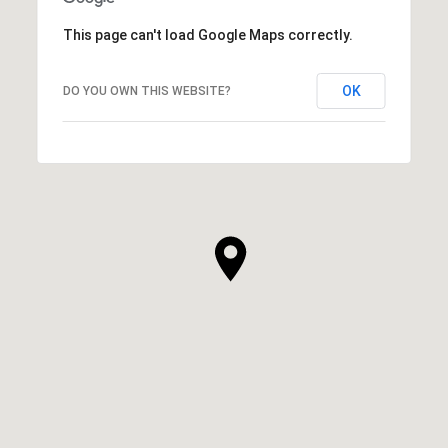
This page can't load Google Maps correctly.
OK
DO YOU OWN THIS WEBSITE?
-=-=-
Exercise directions> Leave the images out and give the rest of the data again exactly.

Result of this task>
This page can't load Google Maps correctly.
OK
DO YOU OWN THIS WEBSITE?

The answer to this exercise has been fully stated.